Child Nutrition

Child nutrition activity and eating habits often become an issue in the household. Self-regulation usually gets a baby off to a good start, but at sometime or other most children fail to eat as well as therir mothers would wish. Start as you mean to go on by feeding the child only the best possible food. An older child's diet should consists of plenty of fruit and vegetables, cereals, nuts and sprouted seeds with honey, black strap molasses and maple syrup for sweetness. Don't deny them sweets and ice lollies , just be imaginative about how you make them, the former with dried fruit , honey, nuts and carob, and the latter with fresh juice frozen in moulds. Be careful about comforting an ill, emotional or upset child with food, otherwise they may learn the bad habits of 'comfort' eating. Don't give it before a feeding, as it may reduce his appetite.Children need more vitamins.

In order to prevent rickets, your child should have vitamin D from the time he is about two weeks old. (Haven't you noticed how few bowlegged babies there are since they began getting vitamin D?).In addition to vitamin D, babies require vitamins A and C. There are many excellent sources for these important nutrients. Vitamins A and D are already added to whole and evaporated milk.Vitamins A, C and D, as well as other vitamins and minerals, are usually added to the commercially prepared formulas which are in common use.

Orange juice is rich in vitamin C and can provide your kids with an excellent source of this vital substance. Some pediatricians prefer not to recommend orange juice for very young babies, however, because of allergic reactions that some little boys and girls develop.

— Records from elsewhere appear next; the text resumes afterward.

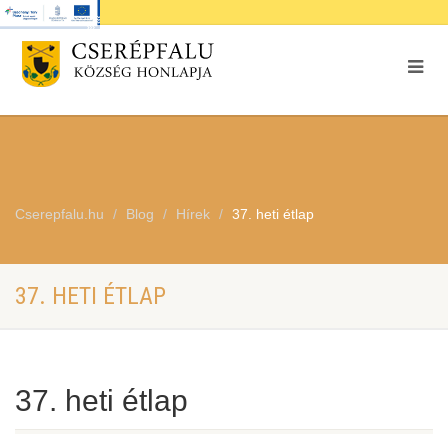
Cserepfalu.hu
Blog
Hírek
37. heti étlap
37. HETI ÉTLAP
37. heti étlap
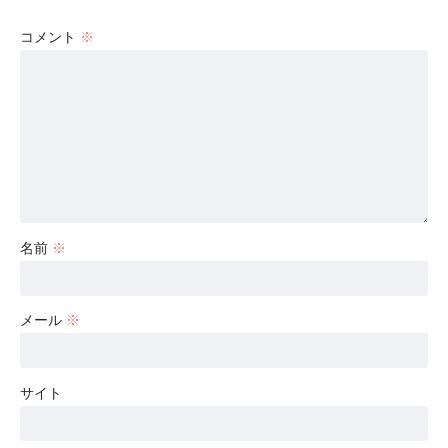
コメント
※
名前
※
メール
※
サイト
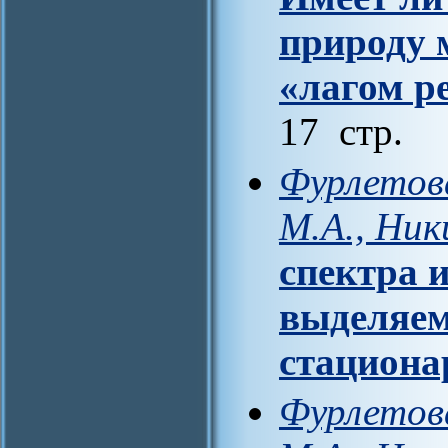
природу 
«лагом р
17 стр.
Фурлетова
М.А., Ник
спектра 
выделяе
стациона
Фурлетова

Your baby's doctor will guide you in this matter.

After that, depending on whether or not the kid has any teeth, toast and other things to chew on are added. By the end of his first year, the baby is probably eating cereal, egg, toast, vegetable, potato, macaroni, meat, fruit and junket or other desserts in the form of three meals a day, with additional fruit juices, crackers, and milk between meals.